Introduction
Key Questions
- Why are these necessary?
- What limitations do they address that corner interest points cannot?
Although the original HOG Paper came out after SIFT, it is much simpler to describe the process (Dalal and Triggs 2005). Histograms of Oriented Gradients are feature vectors that are generated by evaluating gradients within a local neighborhood of interest points.
Orientation Histograms
This approach depends on building orientation histograms. For each pixel in the original image, construct a histogram of gradient orientations of all pixels within a square window. The gradient orientations of each pixel are easily calculated following the approach used for Edge Detection. This transformation can be flattened into a single vector that is used to compare images via L2 distance or some other metric.

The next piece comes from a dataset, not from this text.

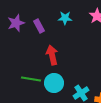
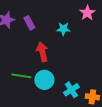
cyan star: (65, 18) -> (63, 29), moved

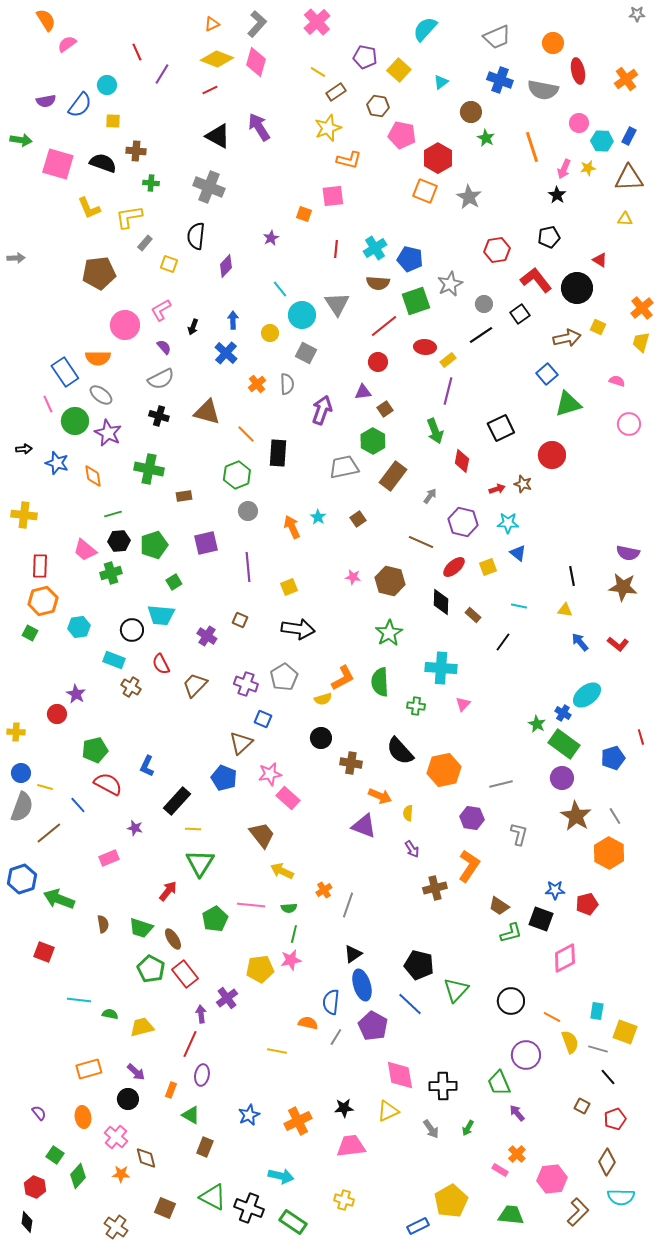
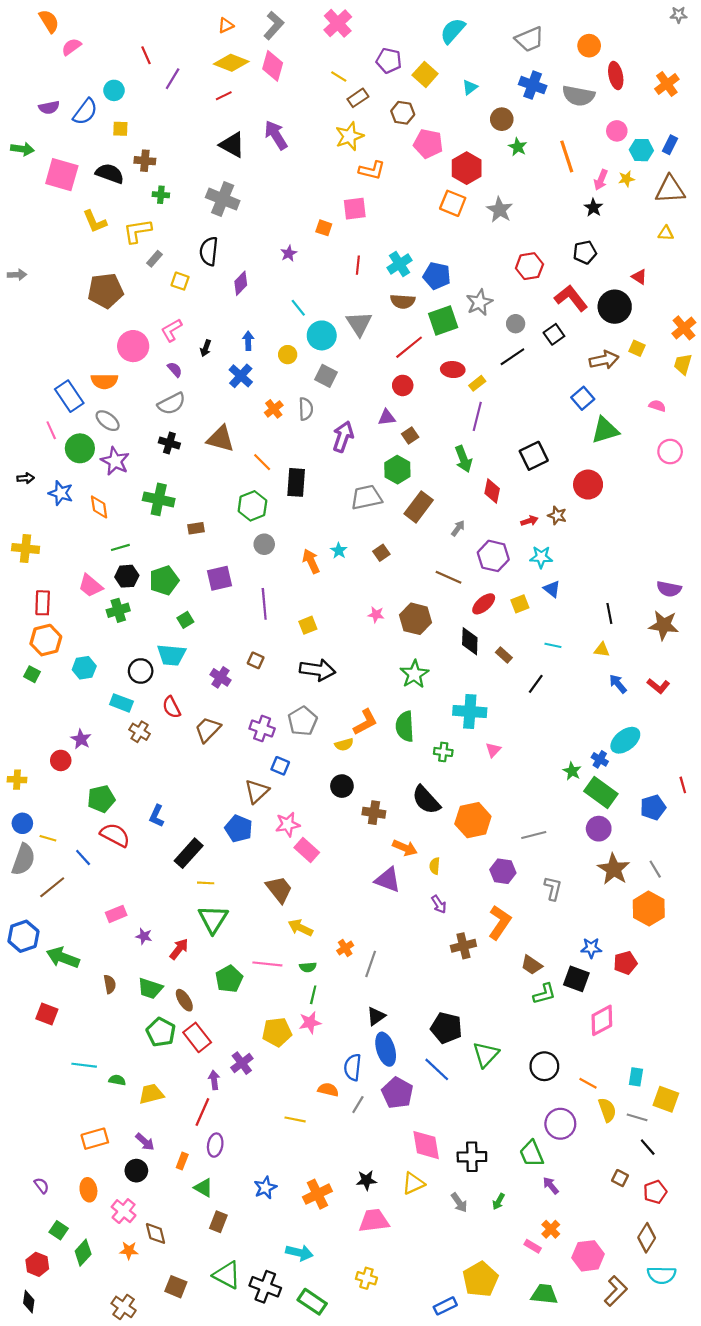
purple star: (135, 828) -> (144, 936), moved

The pseudocode to generate orientation histograms is shown below.
let w be the window_size
let h be half the window_size
let norms be the gradient norms of the input image for each pixel
let angles be the computed orientations of the gradient vectors for each pixel
for each pixel (i, j):
create a histogram of orientations with b bins
weight the orientations of the bins based on the gradient norm
The histograms of each local feature are translation invariant. A histogram of gradient orientations for a feature in one image should be the same as one generated to a similar feature in another image.
This approach is not scale invariant.
Histogram of Oriented Gradients
Dalal and Triggs propose a feature extraction method based on orientation histograms (Dalal and Triggs 2005). In their work published at CVPR, they evaluate their features by training a SVM for pedestrian detection on a standard (at that time) benchmark. They evaluate on a person detector using the metric False Positives Per Window (FPPW). This can be calculated as num_fp / num_windows
. This represents a tradeoff between the number of false positives and the number false negatives. Intuitively, lowering the threshold for detection will generate more false positives, but will also reduce the number of false negatives.
Computing HoG
- Normalize for color and gamma values.
- Compute the gradient image.
- Extract a window of some size.
- Divide window into sub-grid
- Compute orientation histogram of each cell.

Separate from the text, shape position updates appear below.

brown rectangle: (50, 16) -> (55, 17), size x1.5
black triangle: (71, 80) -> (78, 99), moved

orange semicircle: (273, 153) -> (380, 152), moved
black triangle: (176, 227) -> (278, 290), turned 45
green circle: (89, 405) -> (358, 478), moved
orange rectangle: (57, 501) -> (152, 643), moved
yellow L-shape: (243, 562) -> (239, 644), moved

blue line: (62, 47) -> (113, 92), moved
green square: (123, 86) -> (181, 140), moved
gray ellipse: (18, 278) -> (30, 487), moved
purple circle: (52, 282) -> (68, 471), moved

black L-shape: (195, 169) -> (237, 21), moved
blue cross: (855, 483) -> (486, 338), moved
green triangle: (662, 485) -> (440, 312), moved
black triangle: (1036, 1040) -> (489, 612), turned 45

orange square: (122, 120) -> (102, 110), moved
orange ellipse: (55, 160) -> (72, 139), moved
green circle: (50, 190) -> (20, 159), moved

- Concatentate the four histograms.
- Normalize the feature vector.
During the binning step, each pixel provides a weighted vote for the histogram based on the orientation of the gradient element it centered on. This vote is weighted based on a function of the gradient magnitude.

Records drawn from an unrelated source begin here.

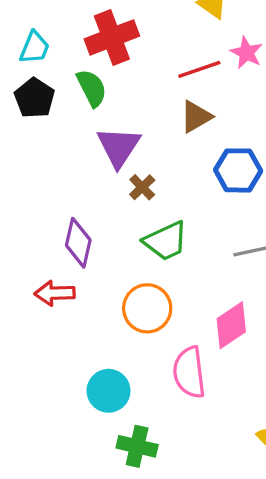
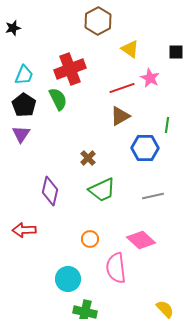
purple triangle: (119, 147) -> (21, 134), moved, size x0.7
red arrow: (55, 293) -> (24, 230), moved
orange circle: (147, 308) -> (90, 239), moved, size x0.6
pink diamond: (231, 325) -> (141, 240), turned 76

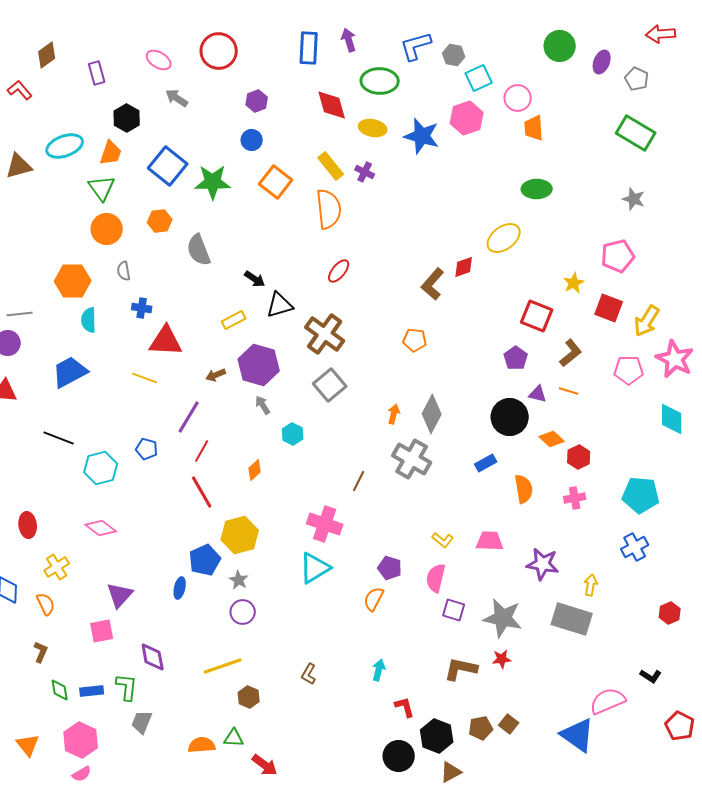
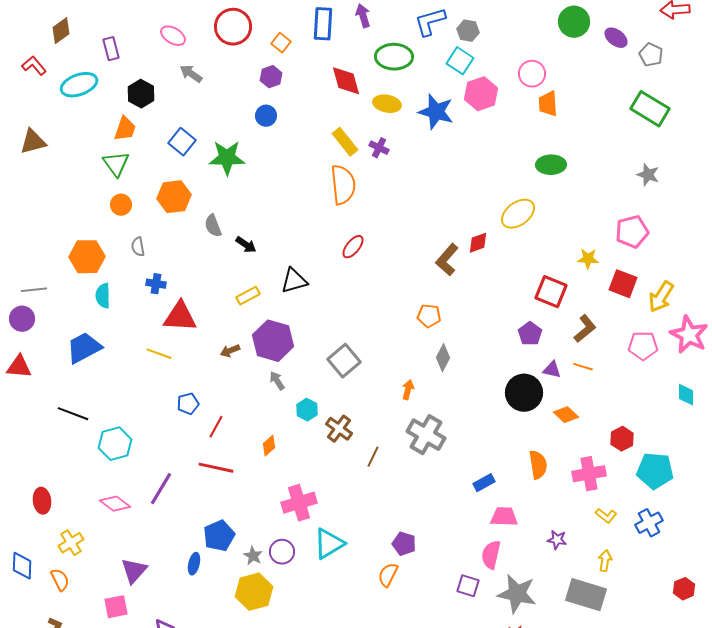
purple ellipse: (602, 62) -> (616, 38), turned -75
cyan square: (479, 78) -> (460, 61), moved, turned -32
cyan ellipse: (65, 146) -> (79, 85), moved
blue square: (168, 166) -> (182, 142), size x0.7
orange square: (276, 182) -> (281, 43), moved, size x0.6
orange hexagon: (160, 221) -> (174, 197), size x1.4
orange circle: (107, 229) -> (121, 205), size x0.7
gray semicircle: (199, 250) -> (213, 226), size x0.7
black arrow: (255, 279) -> (246, 245), moved
yellow star: (574, 283) -> (588, 259), turned 30
brown cross: (325, 334) -> (339, 429), moved, size x0.7
gray diamond: (432, 414) -> (443, 358), moved, size x0.7
purple line: (189, 417) -> (161, 489), moved
cyan diamond: (672, 419) -> (686, 395), size x0.7
blue pentagon: (147, 449) -> (188, 404), moved, turned -30
red hexagon: (579, 457) -> (622, 439), moved
blue rectangle: (486, 463) -> (484, 483), moved
red line: (202, 492) -> (216, 468), turned -48
pink cross: (575, 498) -> (589, 474), size x1.5
pink cross: (325, 524) -> (299, 503), moved, turned -36
yellow hexagon: (240, 535) -> (254, 592), moved
yellow L-shape: (443, 540) -> (606, 516), moved
purple star: (543, 564) -> (557, 540), size x0.6
pink semicircle: (436, 578) -> (491, 555), moved
purple circle: (243, 612) -> (282, 552), moved

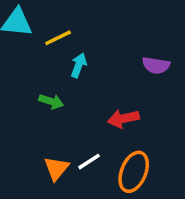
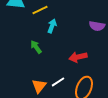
green arrow: (51, 101) -> (36, 47), turned -144

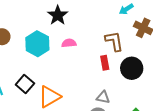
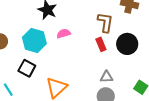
brown L-shape: (114, 41) -> (105, 22), turned 30
black square: (25, 84) -> (27, 68), moved

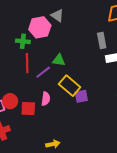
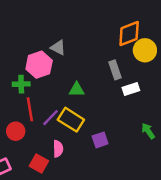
green triangle: (59, 60) -> (77, 90), moved
yellow rectangle: (70, 86) -> (71, 120), moved
red circle: (10, 101) -> (16, 131), moved
red square: (28, 109) -> (39, 163), turned 35

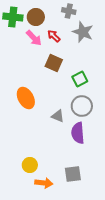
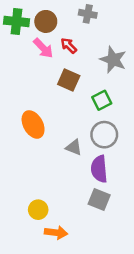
gray star: (83, 32) -> (113, 60), moved
gray square: (73, 174) -> (99, 199), moved, turned 30

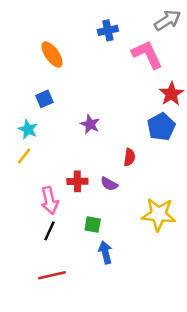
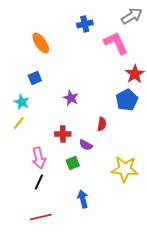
red cross: (77, 181) -> (63, 134), moved
green square: (93, 225) -> (73, 163), moved, turned -32

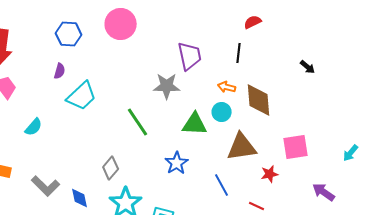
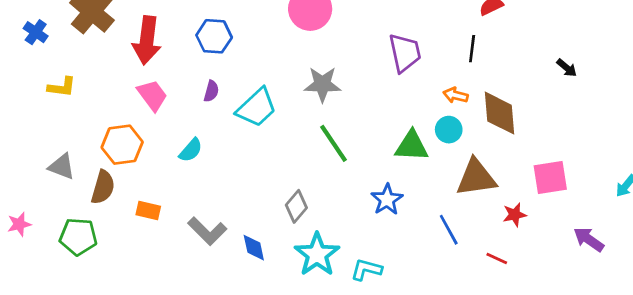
blue hexagon: (69, 34) -> (214, 36), moved
purple semicircle: (60, 71) -> (211, 91), moved
gray star: (167, 86) -> (322, 84), moved

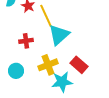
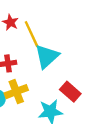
yellow cross: (48, 65) -> (16, 92), moved

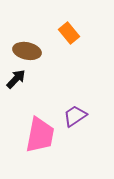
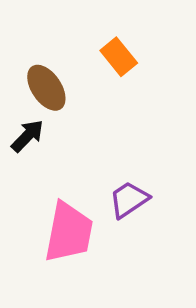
brown ellipse: (27, 51) -> (46, 88), turned 44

In the paper, they experiment with a wide range of different parameters. They show that optimal performance coincides with choosing 4 cells per window with 9 orientation bins.
Normalization Schemes
There were several normalizion schemes addressed in the paper.
The normalization scheme picked based on lowest FPPW is L2-Hys
:
- Normalize the concatenated vector.
- Clip values to 0.2
- Normalize again.
They also evaulated the features with L2, L1, and L1-sqrt.